On the second day of Ad:tech 2015, James Montgomery, director of digital development, BBC News, spoke about how news is being democratised.
He said, “The people formerly known as the audience, the readers, the consumers may now be the sources, the fact-checkers and the opinion makers.”
BBC News, he informed, has embarked on the examination of this changing landscape with ‘Future of News’.
During his closing keynote at the Ad:tech, Montogomery stated how people in power are finding they can speak directly to the public without needing to bother with a reporter’s awkward questions. “Narendra Modi, Amitabh Bachchan and Anand Mahindra have all shown how easy it now is to communicate directly with the public,” he said.
The speaker touched upon the 'misinformation' age during his presentation.
He said, “We live in an age of growing information inequality. Millions of people use the internet every day – yet 60 per cent of the world’s population remains unconnected. The world is dividing into those who seek the news, and a growing number who skim it. Some people search for news, some wait for the news to find them, and some just don’t want to know."
"There is ever more data, more opinion, more freedom of expression, but it’s harder to know what’s really going on," he said. Given the proliferation of paid news, online rumour-mongering, internet trolls, content farms that regurgitate 'without regard for provenance or property', native advertising that masquerades as independent journalism, ad fraud and inflated online metrics, he said agreed with Tim Berners-Lee's statement that the internet is rife with ‘bad information’.
How should new organisations respond to this rapidly changing world? What does this new landscape imply for media owners, advertiser and marketers?
Montogomery shared what BBC is doing. “The BBC has a publicly declared ambition to double our cross-platform international reach to 500 million people a week by 2022. News will continue to account for the lion’s share of that audience, and much of the growth will come via digital platforms.”
Like all publishers, the BBC’s focus is increasingly on reaching and engaging audiences via social networks.
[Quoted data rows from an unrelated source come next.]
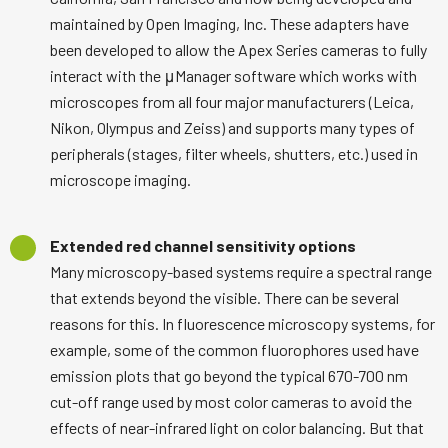
maintained by Open Imaging, Inc. These adapters have
been developed to allow the Apex Series cameras to fully
interact with the μManager software which works with
microscopes from all four major manufacturers (Leica,
Nikon, Olympus and Zeiss) and supports many types of
peripherals (stages, filter wheels, shutters, etc.) used in
microscope imaging.
Extended red channel sensitivity options
Many microscopy-based systems require a spectral range
that extends beyond the visible. There can be several
reasons for this. In fluorescence microscopy systems, for
example, some of the common fluorophores used have
emission plots that go beyond the typical 670-700 nm
cut-off range used by most color cameras to avoid the
effects of near-infrared light on color balancing. But that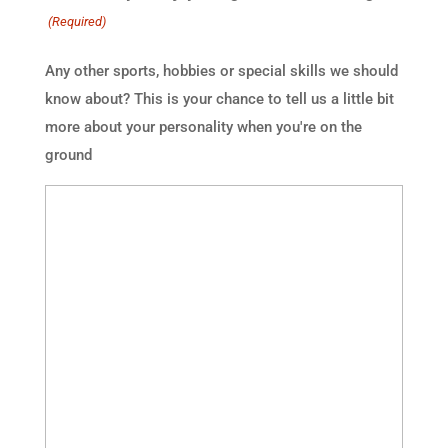
(Required)
Any other sports, hobbies or special skills we should
know about? This is your chance to tell us a little bit
more about your personality when you're on the
ground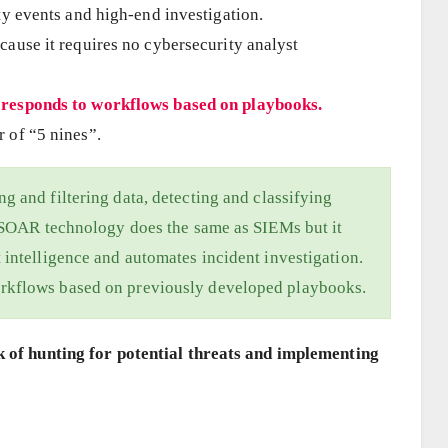
ty events and high-end investigation.
ause it requires no cybersecurity analyst
 responds to workflows based on playbooks.
 of “5 nines”.
g and filtering data, detecting and classifying
. SOAR technology does the same as SIEMs but it
 intelligence and automates incident investigation.
rkflows based on previously developed playbooks.
k of hunting for potential threats and implementing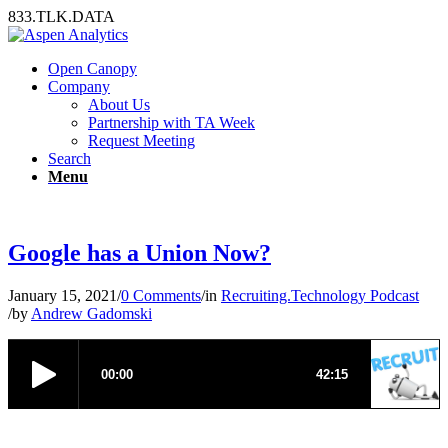
833.TLK.DATA
Open Canopy
Company
About Us
Partnership with TA Week
Request Meeting
Search
Menu
Google has a Union Now?
January 15, 2021
/
0 Comments
/
in
Recruiting.Technology Podcast
/
by
Andrew Gadomski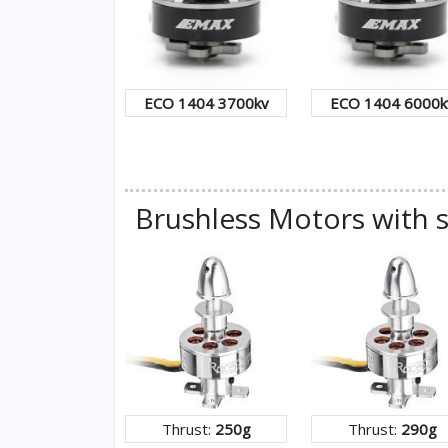
ECO 1404 3700kv
ECO 1404 6000k
Brushless Motors with s
Thrust:
250g
Thrust:
290g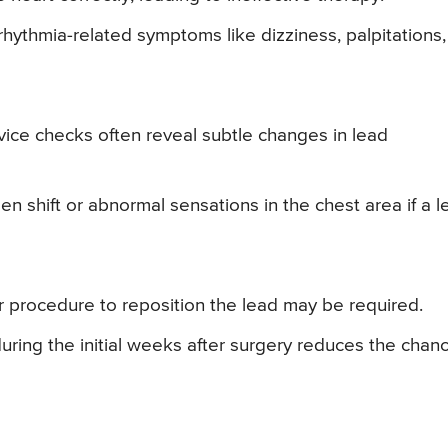
rhythmia-related symptoms like dizziness, palpitations,
ice checks often reveal subtle changes in lead
n shift or abnormal sensations in the chest area if a l
or procedure to reposition the lead may be required.
 during the initial weeks after surgery reduces the chan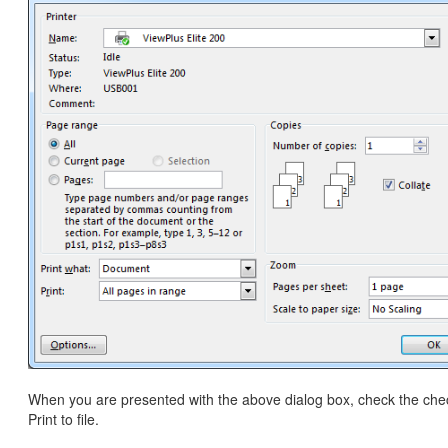
When you are presented with the above dialog box, check the che
Print to file.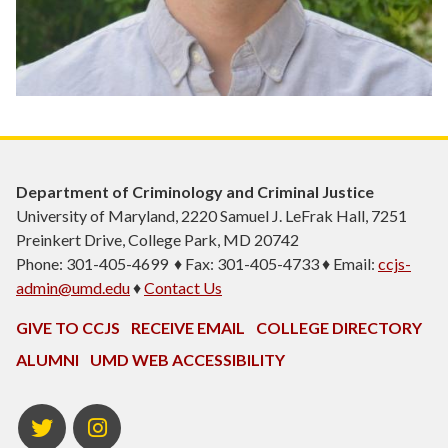
Department of Criminology and Criminal Justice
University of Maryland, 2220 Samuel J. LeFrak Hall, 7251
Preinkert Drive, College Park, MD 20742
Phone: 301-405-4699 ♦ Fax: 301-405-4733 ♦ Email:
ccjs-
admin@umd.edu
♦
Contact Us
GIVE TO CCJS
RECEIVE EMAIL
COLLEGE DIRECTORY
ALUMNI
UMD WEB ACCESSIBILITY
Twitter
Instagram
“All this may mean redefining how we think of news, so that we see it as a service, comprising not just news stories, but also the relevant data, context and information that people need, delivered to fit into their lives. Technology will help provide answers to many of these challenges, but working out what that means and how to implement it in practice will be one of the biggest challenges of all over the coming years. Maintaining high levels of public trust in our journalism will remain as important as ever – as we bring audiences the real story,” Montogomery surmised.